- _Supplied information_:
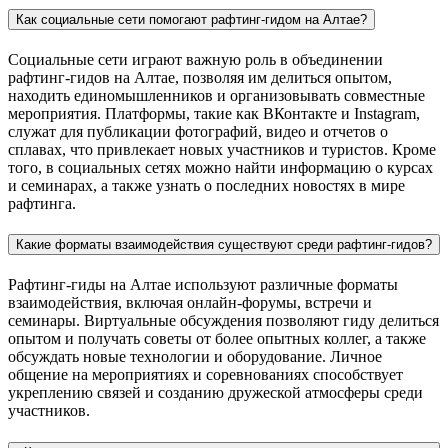
Как социальные сети помогают рафтинг-гидом на Алтае?
Социальные сети играют важную роль в объединении
рафтинг-гидов на Алтае, позволяя им делиться опытом,
находить единомышленников и организовывать совместные
мероприятия. Платформы, такие как ВКонтакте и Instagram,
служат для публикации фотографий, видео и отчетов о
сплавах, что привлекает новых участников и туристов. Кроме
того, в социальных сетях можно найти информацию о курсах
и семинарах, а также узнать о последних новостях в мире
рафтинга.
Какие форматы взаимодействия существуют среди рафтинг-гидов?
Рафтинг-гиды на Алтае используют различные форматы
взаимодействия, включая онлайн-форумы, встречи и
семинары. Виртуальные обсуждения позволяют гиду делиться
опытом и получать советы от более опытных коллег, а также
обсуждать новые технологии и оборудование. Личное
общение на мероприятиях и соревнованиях способствует
укреплению связей и созданию дружеской атмосферы среди
участников.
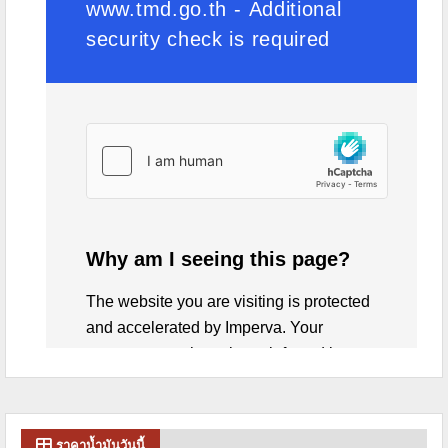
ราคาน้ำมันวันนี้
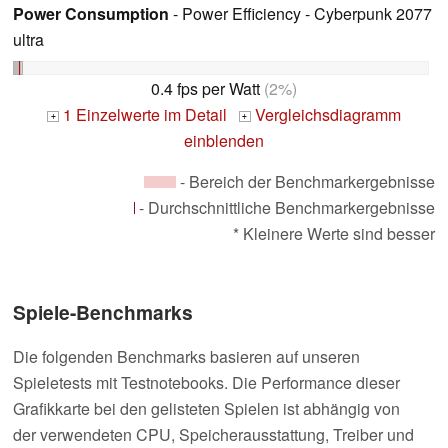
Power Consumption
- Power Efficiency - Cyberpunk 2077
ultra
0.4 fps per Watt
(2%)
1 Einzelwerte im Detail
Vergleichsdiagramm
+
+
einblenden
- Bereich der Benchmarkergebnisse
- Durchschnittliche Benchmarkergebnisse
* Kleinere Werte sind besser
Spiele-Benchmarks
Die folgenden Benchmarks basieren auf unseren
Spieletests mit Testnotebooks. Die Performance dieser
Grafikkarte bei den gelisteten Spielen ist abhängig von
der verwendeten CPU, Speicherausstattung, Treiber und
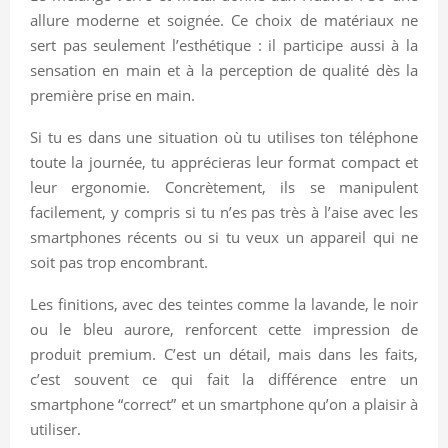
allure moderne et soignée. Ce choix de matériaux ne
sert pas seulement l’esthétique : il participe aussi à la
sensation en main et à la perception de qualité dès la
première prise en main.
Si tu es dans une situation où tu utilises ton téléphone
toute la journée, tu apprécieras leur format compact et
leur ergonomie. Concrètement, ils se manipulent
facilement, y compris si tu n’es pas très à l’aise avec les
smartphones récents ou si tu veux un appareil qui ne
soit pas trop encombrant.
Les finitions, avec des teintes comme la lavande, le noir
ou le bleu aurore, renforcent cette impression de
produit premium. C’est un détail, mais dans les faits,
c’est souvent ce qui fait la différence entre un
smartphone “correct” et un smartphone qu’on a plaisir à
utiliser.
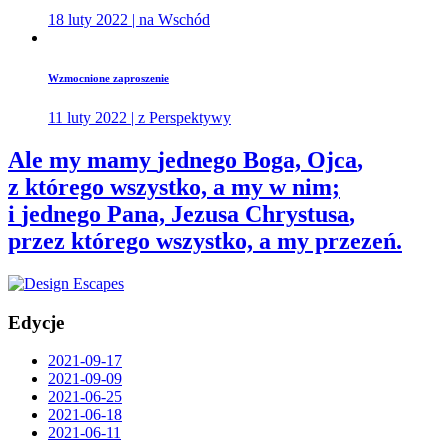
18 luty 2022 | na Wschód
Wzmocnione zaproszenie
11 luty 2022 | z Perspektywy
Ale my mamy
jednego Boga, Ojca
,
z którego wszystko, a my w nim;
i
jednego Pana, Jezusa Chrystusa
,
przez którego wszystko, a my przezeń.
Edycje
2021-09-17
2021-09-09
2021-06-25
2021-06-18
2021-06-11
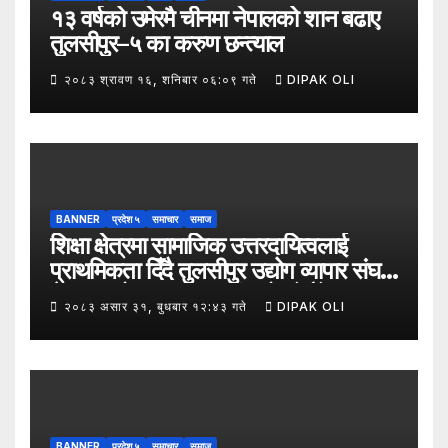
१३ वर्षको उमेरमै चीनमा नेपालको शान बढाए
तुलसीपुर–५ का करुण छन्त्याल
२०८३ श्रावण १६, शनिबार ०६:०९ गते
DIPAK OLI
BANNER
प्रदेश ५
समाचार
समाज
शिक्षा क्षेत्रमा सामाजिक उत्तरदायित्वलाई
प्राथमिकता दिँदै तुलसीपुर उद्योग व्यापार संघले
नेपाल उद्योग व्यापार महासंघको पाँचौँ स्थापना
२०८३ असार ३१, बुधबार १२:४३ गते
DIPAK OLI
दिवसको अवसर पारेर तुलसीपुर
उपमहानगरपालिका–५, गैरापातु स्थित श्री
जनश्रमिक आ बि विद्यालयका विद्यार्थीहरूलाई
कापी तथा कलम वितरण गरेको छ।
BANNER
प्रदेश ५
समाचार
समाज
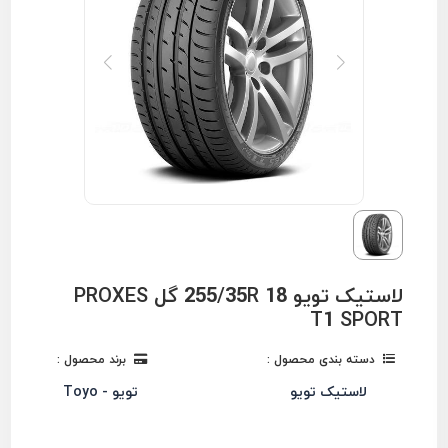
لاستیک تویو 255/35R 18 گل PROXES
T1 SPORT
دسته بندی محصول :
برند محصول :
لاستیک تویو
تویو - Toyo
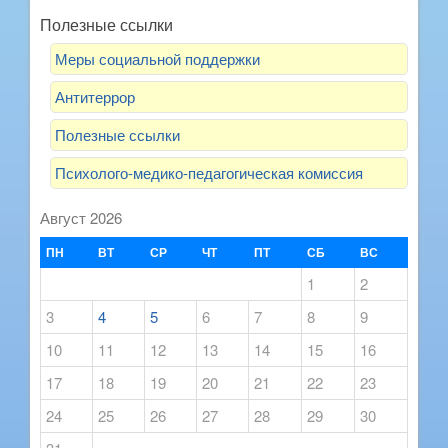
Полезные ссылки
Меры социальной поддержки
Антитеррор
Полезные ссылки
Психолого-медико-педагогическая комиссия
Август 2026
ПН
ВТ
СР
ЧТ
ПТ
СБ
ВС
1
2
3
4
5
6
7
8
9
10
11
12
13
14
15
16
17
18
19
20
21
22
23
24
25
26
27
28
29
30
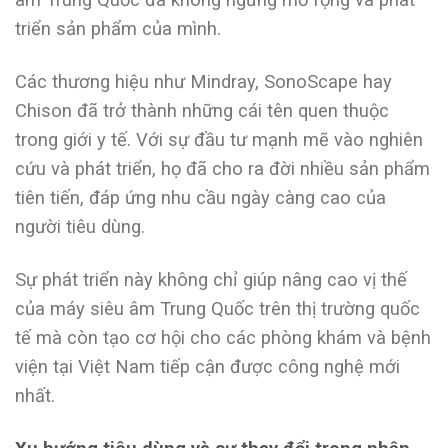
triển sản phẩm của mình.
Các thương hiệu như Mindray, SonoScape hay
Chison đã trở thành những cái tên quen thuộc
trong giới y tế. Với sự đầu tư mạnh mẽ vào nghiên
cứu và phát triển, họ đã cho ra đời nhiều sản phẩm
tiên tiến, đáp ứng nhu cầu ngày càng cao của
người tiêu dùng.
Sự phát triển này không chỉ giúp nâng cao vị thế
của máy siêu âm Trung Quốc trên thị trường quốc
tế mà còn tạo cơ hội cho các phòng khám và bệnh
viện tại Việt Nam tiếp cận được công nghệ mới
nhất.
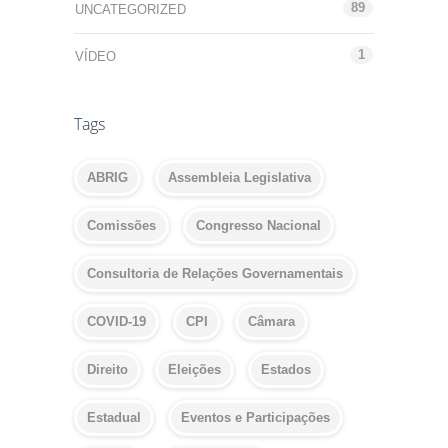
89
UNCATEGORIZED
1
VÍDEO
Tags
ABRIG
Assembleia Legislativa
Comissões
Congresso Nacional
Consultoria de Relações Governamentais
COVID-19
CPI
Câmara
Direito
Eleições
Estados
Estadual
Eventos e Participações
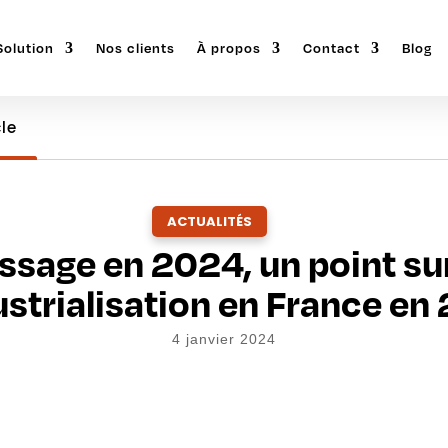
Solution
Nos clients
À propos
Contact
Blog
cle
ACTUALITÉS
ssage en 2024, un point sur
ustrialisation en France en 
4 janvier 2024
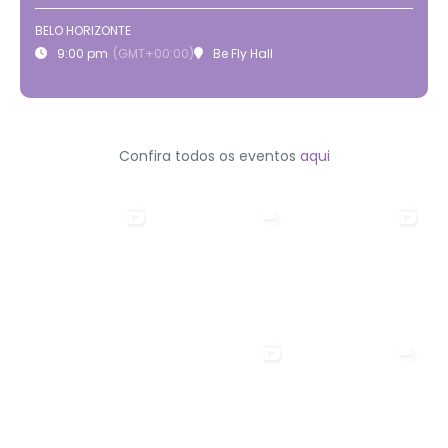
BELO HORIZONTE
9:00 pm
(GMT+00:00)
Be Fly Hall
Confira todos os eventos
aqui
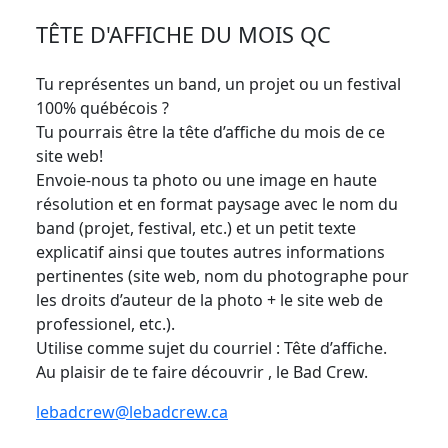
TÊTE D'AFFICHE DU MOIS QC
Tu représentes un band, un projet ou un festival
100% québécois ?
Tu pourrais être la tête d’affiche du mois de ce
site web!
Envoie-nous ta photo ou une image en haute
résolution et en format paysage avec le nom du
band (projet, festival, etc.) et un petit texte
explicatif ainsi que toutes autres informations
pertinentes (site web, nom du photographe pour
les droits d’auteur de la photo + le site web de
professionel, etc.).
Utilise comme sujet du courriel : Tête d’affiche.
Au plaisir de te faire découvrir , le Bad Crew.
lebadcrew@lebadcrew.ca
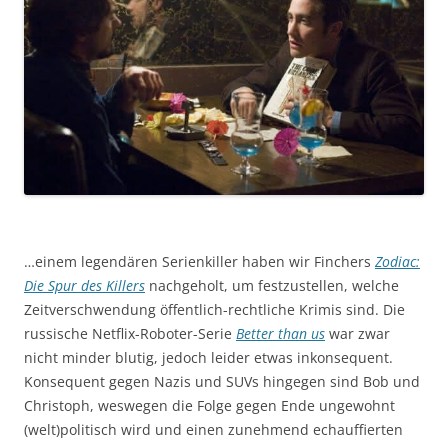
…einem legendären Serienkiller haben wir Finchers
Zodiac:
Die Spur des Killers
nachgeholt, um festzustellen, welche
Zeitverschwendung öffentlich-rechtliche Krimis sind. Die
russische Netflix-Roboter-Serie
Better than us
war zwar
nicht minder blutig, jedoch leider etwas inkonsequent.
Konsequent gegen Nazis und SUVs hingegen sind Bob und
Christoph, weswegen die Folge gegen Ende ungewohnt
(welt)politisch wird und einen zunehmend echauffierten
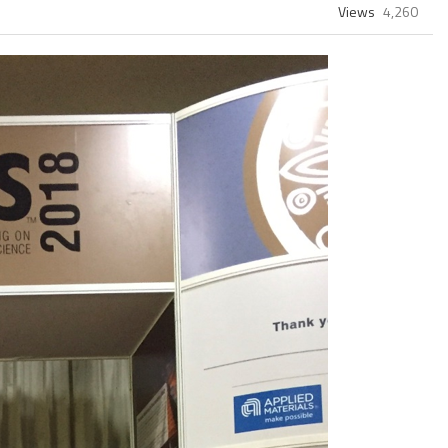
Views
4,260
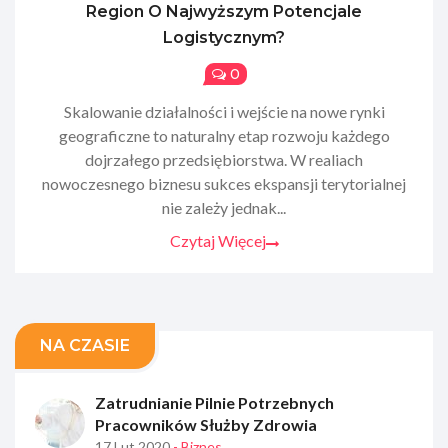
Region O Najwyższym Potencjale
Logistycznym?
0
Skalowanie działalności i wejście na nowe rynki
geograficzne to naturalny etap rozwoju każdego
dojrzałego przedsiębiorstwa. W realiach
nowoczesnego biznesu sukces ekspansji terytorialnej
nie zależy jednak...
Czytaj Więcej
NA CZASIE
Zatrudnianie Pilnie Potrzebnych
Pracowników Służby Zdrowia
17 Lut 2020
- Biznes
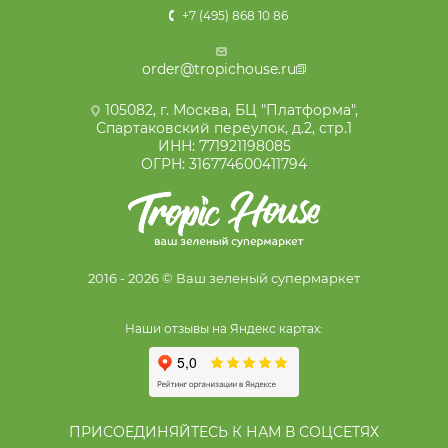
+7 (495) 868 10 86
order@tropichouse.ru
105082, г. Москва, БЦ "Платформа",
Спартаковский переулок, д.2, стр.1
ИНН: 771921198085
ОГРН: 316774600411794
2016 - 2026 © Ваш зеленый супермаркет
Наши отзывы на Яндекс картах:
ПРИСОЕДИНЯЙТЕСЬ К НАМ В СОЦСЕТЯХ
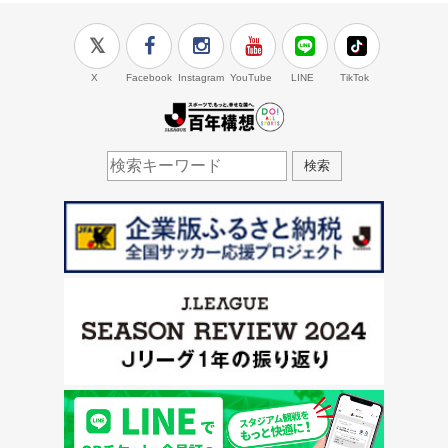
X
Facebook
Instagram
YouTube
LINE
TikTok
J.LEAGUE百年構想
検索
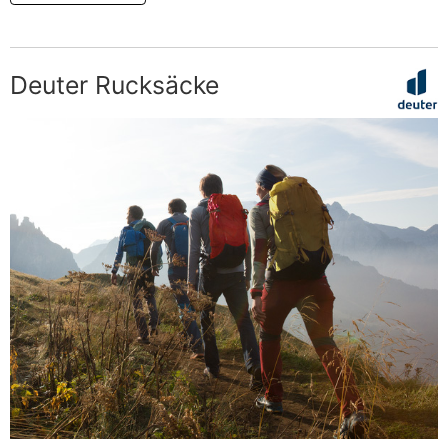
Deuter Rucksäcke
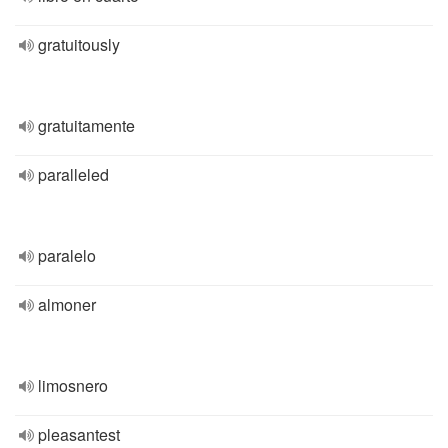
gratuitously
gratuitamente
paralleled
paralelo
almoner
limosnero
pleasantest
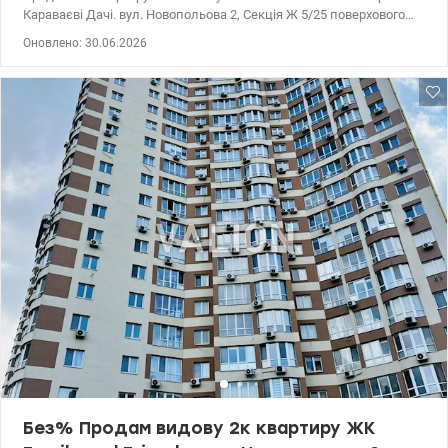
Караваєві Дачі. вул. Новопольова 2, Секція Ж 5/25 поверхового
комплексу, зі своєю котельнею. 39,58/13,84/13,64 кв.м.
Оновлено: 30.06.2026
Продумане планування з окремою кімнатою, великою та
просторою кухнею. Квартира в стані від забудовника та готова
для здійснення ваших дизайнерських рішень. Поруч дитячий
садок і школа. Сквери для прогулянок з дітьми, кав'ярні та
ресторани для зустрічей із друзями. Чудова транспортна
розв'язка. ж/д Караваєві Дачі. 5 хвилин до зупинки
громадського транспорту на всі боки міста та передмістя. 10 хв.
на авто до м. Вокзальна, Шулявка, Деміївська. Подано
документи на введення в експлуатацію (до кінця 2026 року),
продаж за перепоступкою. Ціна 43 000 у.о. +38 050 213 87 71, +38
095 490 54 11, Наталія valion.ua/1153215
Без% Продам видову 2к квартиру ЖК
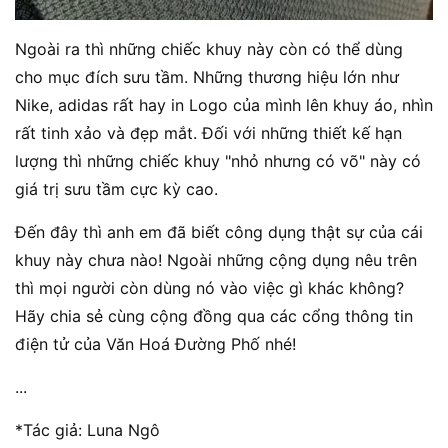
Ngoài ra thì những chiếc khuy này còn có thể dùng
cho mục đích sưu tầm. Những thương hiệu lớn như
Nike, adidas rất hay in Logo của mình lên khuy áo, nhìn
rất tinh xảo và đẹp mắt. Đối với những thiết kế hạn
lượng thì những chiếc khuy "nhỏ nhưng có võ" này có
giá trị sưu tầm cực kỳ cao.
Đến đây thì anh em đã biết công dụng thật sự của cái
khuy này chưa nào! Ngoài những cộng dụng nêu trên
thì mọi người còn dùng nó vào việc gì khác không?
Hãy chia sẻ cùng cộng đồng qua các cổng thông tin
điện tử của Văn Hoá Đường Phố nhé!
...
*Tác giả: Luna Ngô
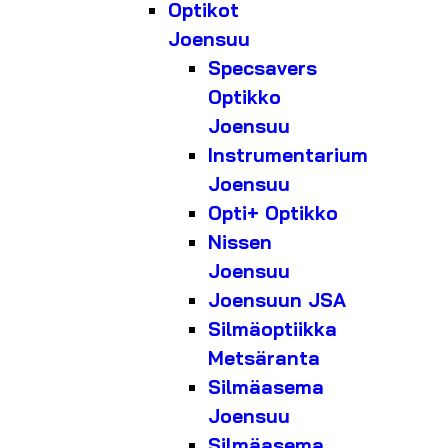
Optikot
Joensuu
Specsavers
Optikko
Joensuu
Instrumentarium
Joensuu
Opti+ Optikko
Nissen
Joensuu
Joensuun JSA
Silmäoptiikka
Metsäranta
Silmäasema
Joensuu
Silmäasema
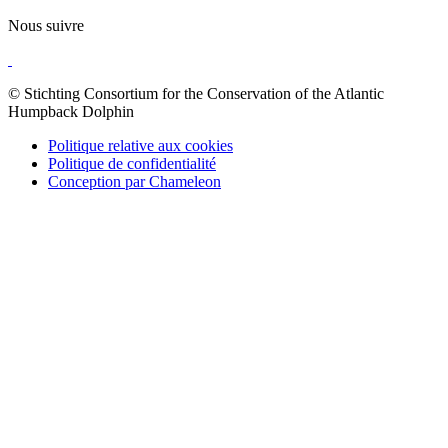
Nous suivre
© Stichting Consortium for the Conservation of the Atlantic
Humpback Dolphin
Politique relative aux cookies
Politique de confidentialité
Conception par Chameleon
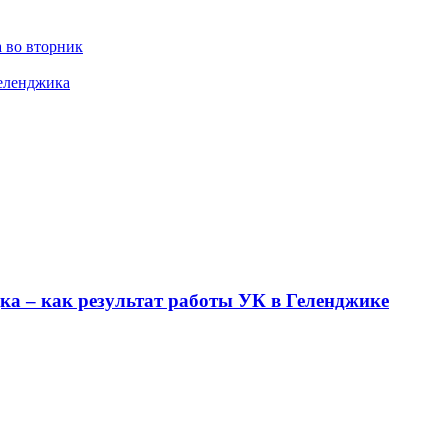
 во вторник
Геленджика
ка – как результат работы УК в Геленджике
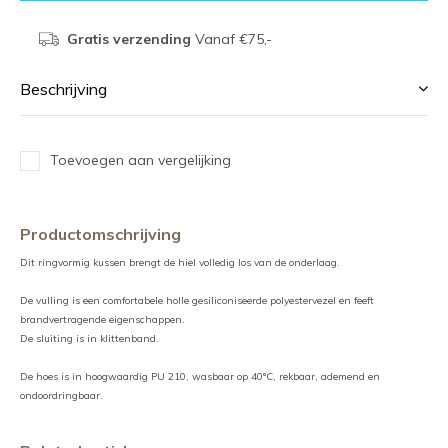
Gratis verzending
Vanaf €75,-
Beschrijving
Toevoegen aan vergelijking
Productomschrijving
Dit ringvormig kussen brengt de hiel volledig los van de onderlaag.
De vulling is een comfortabele holle gesiliconiseerde polyestervezel en feeft
brandvertragende eigenschappen.
De sluiting is in klittenband.
De hoes is in hoogwaardig PU 210, wasbaar op 40°C, rekbaar, ademend en
ondoordringbaar.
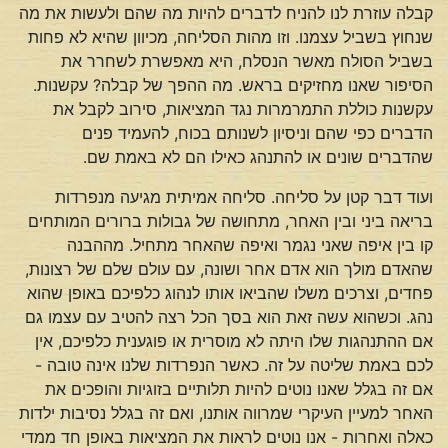
קבלה עוזרת לנו להניח לדברים להיות מה שהם ולעשות את מה
שנחוץ בשביל עצמנו. וזו מהות הסליחה, מכיוון שהיא לא פחות
בשביל הסולח מאשר הנסלח, היא מאפשרת לשחרר את
הסיפור שאנו מחזיקים בראש. מה ההפך של קבלה? עקשנות.
עקשנות כוללת התמרמרות נגד המציאות, סירוב לקבל את
הדברים כפי שהם וניסיון לשנותם בכוח, להעמיד פנים
שהדברים שונים או להתנהג כאילו הם לא באמת שם.
ועוד דבר קטן על סליחה. סליחה אמיתית מגיעה מנפרדות
בריאה ביני ובין האחר, מתחושה של גבולות ברורים המותחים
קו בין איפה שאני נגמר ואיפה שהאחר מתחיל. מההבנה
שהאדם מולך הוא אדם אחר ושונה, עם עולם שלם של רצונות,
פחדים, וצרכים משלו שהביאו אותו לנהוג כלפיכם באופן שהוא
נהג. וכשהוא עשה זאת הוא בסך הכל רצה להטיב עם עצמו גם
אם ההתנהגות שלו היתה לא מוסרית או פוגענית כלפיכם, אין
לכם באמת שליטה על זה. כאשר הנפרדות שלנו אינה טובה -
אם זה בגלל שאנו נוטים להיות תלותיים בזוגיות והופכים את
האחר למעיין העיקרי שמרווה אותנו, ואם זה בגלל נסיבות ילדות
כאלה ואחרות - אנו נוטים לראות את המציאות באופן חד ממדי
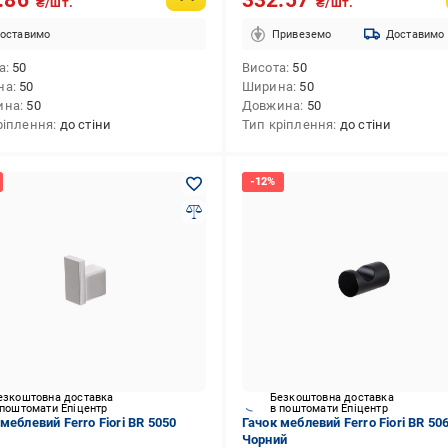
.86
332.57
₴/шт.
₴/шт.
оставимо
Привеземо
Доставимо
а
50
Висота
50
на
50
Ширина
50
ина
50
Довжина
50
ріплення
до стіни
Тип кріплення
до стіни
езкоштовна доставка
Безкоштовна доставка
 поштомати Епіцентр
в поштомати Епіцентр
меблевий Ferro Fiori BR 5050
Гачок меблевий Ferro Fiori BR 50
Чорний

- _Problem details_:
The answer is a single number: how many lines in the data above hold the string "phẩm".

- _Task result_:
2